Required action:
The answer must be an exact reprint of the lines from the one with "действует очень быстро, улучшение состояния" through the final line of the data, with no pictures included.

Dataset excerpts

● ● ● ● ● ● ●

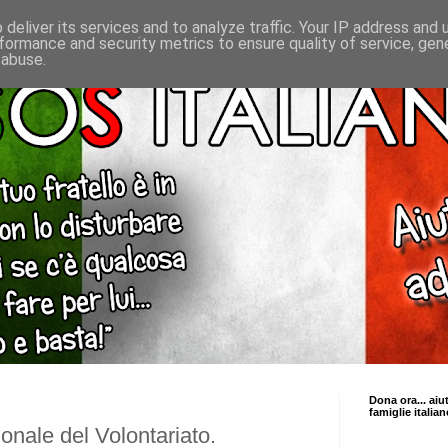
deliver its services and to analyze traffic. Your IP address and
formance and security metrics to ensure quality of service, ge
 abuse.
Dona ora... aiu
famiglie italian
onale del Volontariato.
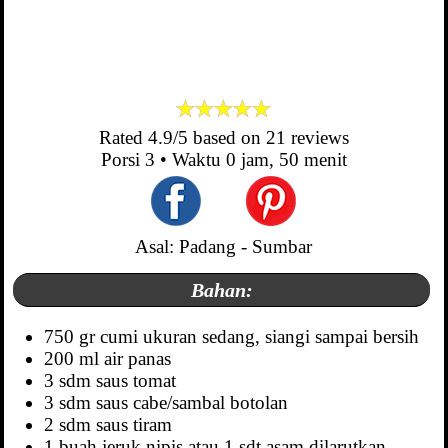
Rated
4.9
/5 based on
21
reviews
Porsi
3
• Waktu
0 jam, 50 menit
Asal: Padang - Sumbar
Bahan:
750 gr cumi ukuran sedang, siangi sampai bersih
200 ml air panas
3 sdm saus tomat
3 sdm saus cabe/sambal botolan
2 sdm saus tiram
1 buah jeruk nipis atau 1 sdt asam dilarutkan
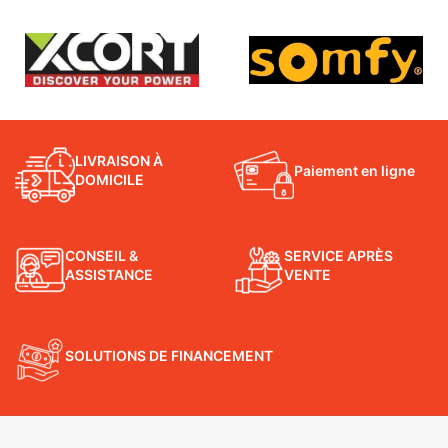
LIVRAISON À
Paiement en ligne
DOMICILE
CONSEIL &
SERVICE APRÈS
ASSISTANCE
VENTE
SOLUTIONS DE FINANCEMENT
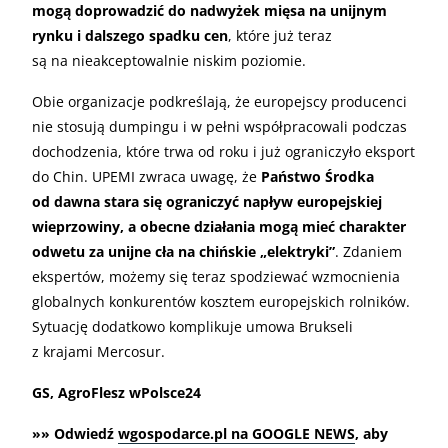
mogą doprowadzić do nadwyżek mięsa na unijnym
rynku i dalszego spadku cen
, które już teraz
są na nieakceptowalnie niskim poziomie.
Obie organizacje podkreślają, że europejscy producenci
nie stosują dumpingu i w pełni współpracowali podczas
dochodzenia, które trwa od roku i już ograniczyło eksport
do Chin. UPEMI zwraca uwagę, że
Państwo Środka
od dawna stara się ograniczyć napływ europejskiej
wieprzowiny, a obecne działania mogą mieć charakter
odwetu za unijne cła na chińskie „elektryki”
. Zdaniem
ekspertów, możemy się teraz spodziewać wzmocnienia
globalnych konkurentów kosztem europejskich rolników.
Sytuację dodatkowo komplikuje umowa Brukseli
z krajami Mercosur.
GS, AgroFlesz wPolsce24
»» Odwiedź
wgospodarce.pl na GOOGLE NEWS
, aby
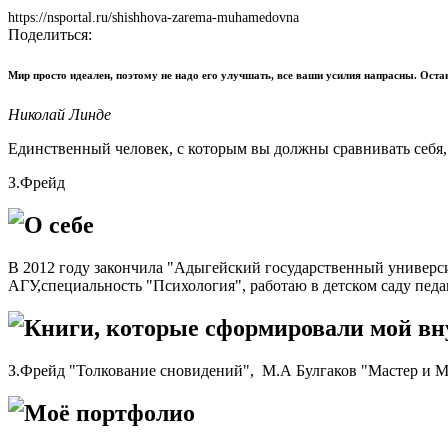
https://nsportal.ru/shishhova-zarema-muhamedovna
Поделиться:
Мир просто идеален, поэтому не надо его улучшать, все ваши усилия напрасны. Оставь
Николай Линде
Единственный человек, с которым вы должны сравнивать себя, 
З.Фрейд
О себе
В 2012 году закончила "Адыгейский государственный универси
АГУ,специальность "Психология", работаю в детском саду пед
Книги, которые сформировали мой в
З.Фрейд "Толкование сновидений", М.А Булгаков "Мастер и М
Моё портфолио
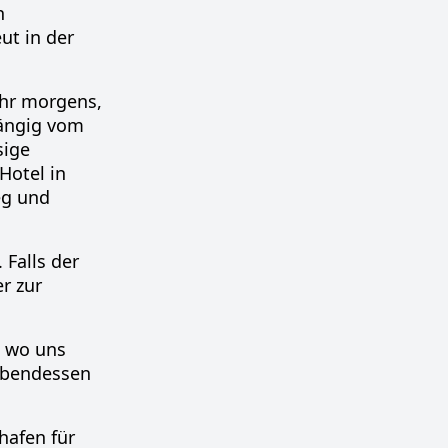
n
ut in der
Uhr morgens,
hängig vom
sige
Hotel in
eg und
Falls der
r zur
, wo uns
Abendessen
hafen für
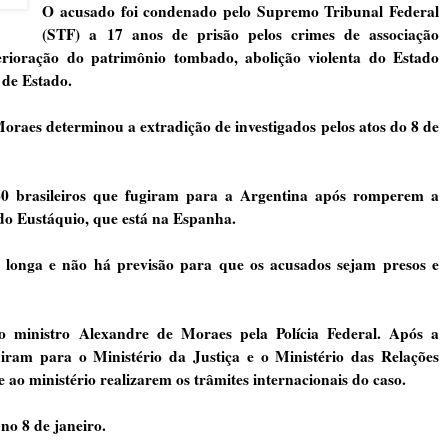
O acusado foi condenado pelo Supremo Tribunal Federal
(STF) a 17 anos de prisão pelos crimes de associação
erioração do patrimônio tombado, abolição violenta do Estado
 de Estado.
oraes determinou a extradição de investigados pelos atos do 8 de
60 brasileiros que fugiram para a Argentina após romperem a
ldo Eustáquio, que está na Espanha.
é longa e não há previsão para que os acusados sejam presos e
o ministro Alexandre de Moraes pela Polícia Federal. Após a
iram para o Ministério da Justiça e o Ministério das Relações
e ao ministério realizarem os trâmites internacionais do caso.
no 8 de janeiro.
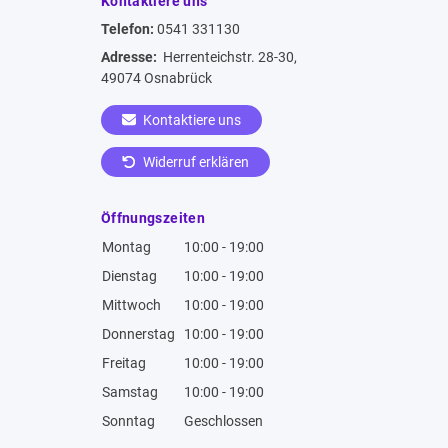
Kontaktiere uns
Telefon:
0541 331130
Adresse:
Herrenteichstr. 28-30,
49074 Osnabrück
Kontaktiere uns
Widerruf erklären
Öffnungszeiten
Montag
10:00 - 19:00
Dienstag
10:00 - 19:00
Mittwoch
10:00 - 19:00
Donnerstag
10:00 - 19:00
Freitag
10:00 - 19:00
Samstag
10:00 - 19:00
Sonntag
Geschlossen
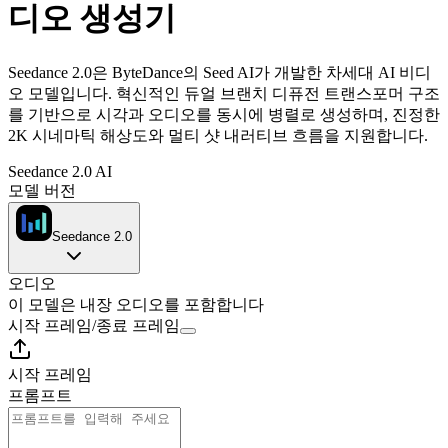
디오 생성기
Seedance 2.0은 ByteDance의 Seed AI가 개발한 차세대 AI 비디
오 모델입니다. 혁신적인 듀얼 브랜치 디퓨전 트랜스포머 구조
를 기반으로 시각과 오디오를 동시에 병렬로 생성하며, 진정한
2K 시네마틱 해상도와 멀티 샷 내러티브 흐름을 지원합니다.
Seedance 2.0 AI
모델 버전
Seedance 2.0
오디오
이 모델은 내장 오디오를 포함합니다
시작 프레임
/
종료 프레임
시작 프레임
프롬프트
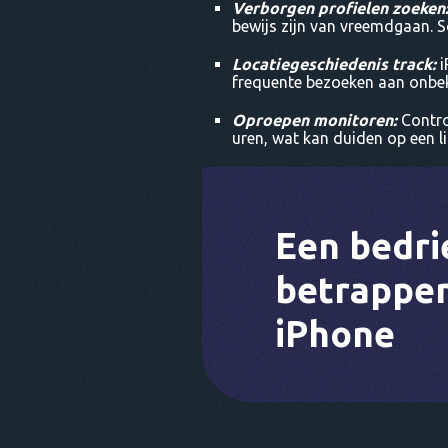
Verborgen profielen zoeken
bewijs zijn van vreemdgaan. 
Locatiegeschiedenis track:
i
frequente bezoeken aan onbek
Oproepen monitoren:
Contr
uren, wat kan duiden op een li
Een bedri
betrappe
iPhone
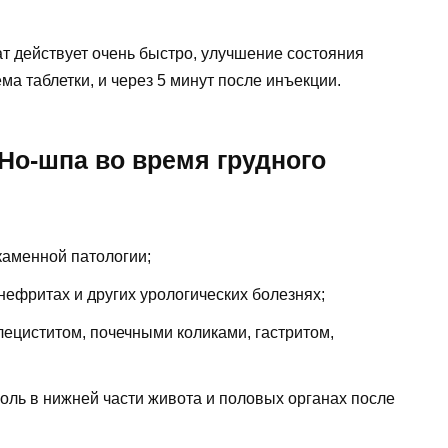
 действует очень быстро, улучшение состояния
а таблетки, и через 5 минут после инъекции.
Но-шпа во время грудного
аменной патологии;
нефритах и других урологических болезнях;
лециститом, почечными коликами, гастритом,
оль в нижней части живота и половых органах после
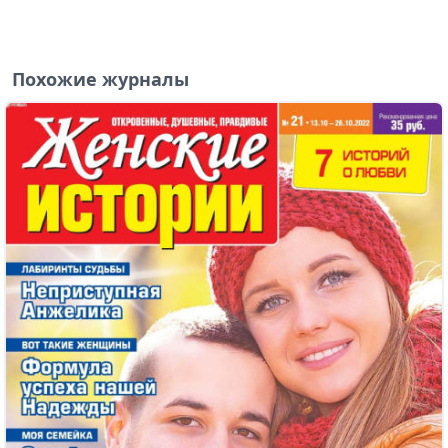
Похожие журналы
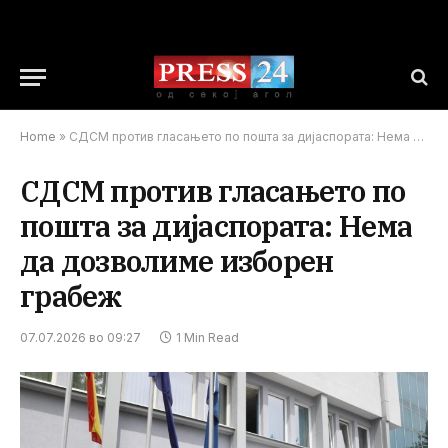
Home
»
СДСМ против гласањето по пошта за дијаспората: Нема да дозволиме изборен грабеж
СДСМ против гласањето по
пошта за дијаспората: Нема
да дозволиме изборен
грабеж
07.07.2026 во 09:27
1 Min Read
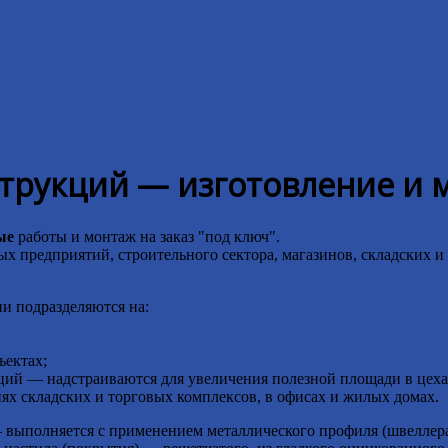
рукций — изготовление и м
ые
работы и монтаж на заказ "под ключ".
предприятий, строительного сектора, магазинов, складских и
и подразделяются на:
ектах;
ций — надстраиваются для увеличения полезной площади в цех
 складских и торговых комплексов, в офисах и жилых домах.
 — выполняется с применением металлического профиля (швеллер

● ● ● ● ● ● ●

Reply:
 действует очень быстро, улучшение состояния
а таблетки, и через 5 минут после инъекции.
Но-шпа во время грудного
аменной патологии;
нефритах и других урологических болезнях;
лециститом, почечными коликами, гастритом,
оль в нижней части живота и половых органах после
Похожие журналы
Home
»
СДСМ против гласањето по пошта за дијаспората: Нема да дозволиме изборен грабеж
СДСМ против гласањето по
пошта за дијаспората: Нема
да дозволиме изборен
грабеж
07.07.2026 во 09:27
1 Min Read
рукций — изготовление и м
ые
работы и монтаж на заказ "под ключ".
предприятий, строительного сектора, магазинов, складских и
и подразделяются на:
ектах;
ций — надстраиваются для увеличения полезной площади в цех
 складских и торговых комплексов, в офисах и жилых домах.
 — выполняется с применением металлического профиля (швеллер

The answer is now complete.